Les avantages sont évidents, notamment en matière de souplesse. Mais cela présente d’énormes problèmes. Le premier est précisément que cela facilite le contrôle et peut permettre des dérives… Plein de critiques ont été faites dans ce sens. Mais, pour ceux qui suivent l’évolution des TIC depuis un moment, il est clair qu’il s’agit d’une sorte de retour en arrière vers l’époque des "mainframes", des ordinateurs peu nombreux et ultrapuissants.

C’est comme si l’ère de l’ordinateur personnel, sous ses multiples formes, n’avait jamais eu lieu et comme si, pire encore, on ignorait l’évolution vers les tablettes et les téléphones mobiles. Oh ! je sais, elles sont prises en compte dans bien des programmes, mais plus pour nous demander de communiquer des données au centre que pour débattre du futur de notre ville, ou de notre quartier.

Plus personne ne croît aujourd’hui (je suis sûr que certains en rêvent encore) aux univers informatiques unifiés. La vraie question est celle de l’interopérabilité entre systèmes différents et donc rapidement complexes. Cela veut dire qu’aucune entreprise ne peut à elle seule trouver la solution et que, dans le meilleur des cas, c’est une question de standards dont il faut débattre. Ce qu’essaye d’ailleurs de faire le Smart City Protocol.

Et pour enfoncer le clou, il est évident à tout œil attentif et à tout esprit ouvert qu’une telle modalité se donne bien peu de chances de pouvoir rendre le moindre compte de la complexité des villes. Il s’agit, en outre, de solutions aux coûts exorbitants.

Nous sommes encore une fois devant des propositions conçues en laboratoire avec pour objectif d’augmenter le chiffre d’affaires, ce qui est parfait, à condition de tenir compte de la société. Il leur reste à se soumettre à l’appréciation des utilisateurs dont on oublie trop souvent que ce ne sont pas les municipalités qui payent les chèques, mais nous (qui risquons d’en faire les frais).

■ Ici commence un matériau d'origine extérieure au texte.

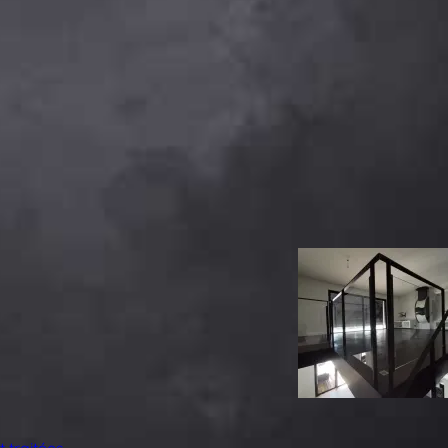
 traitées
.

La seconde question à se poser est celle du cadre politique. S’agit-il bien de la ville ? Aucune municipalité n’est, aujourd’hui, l’espace où la vie se joue. Il s’agit plutôt du quartier, d’une agglomération, voire d’une mégaville. Comprenons-nous, les entreprises ont besoin d’un cadre capable de prendre des décisions et de signer des contrats. Mais les portes auxquelles elles peuvent frapper aujourd’hui ne correspondent que très imparfaitement au vécu réel des habitants.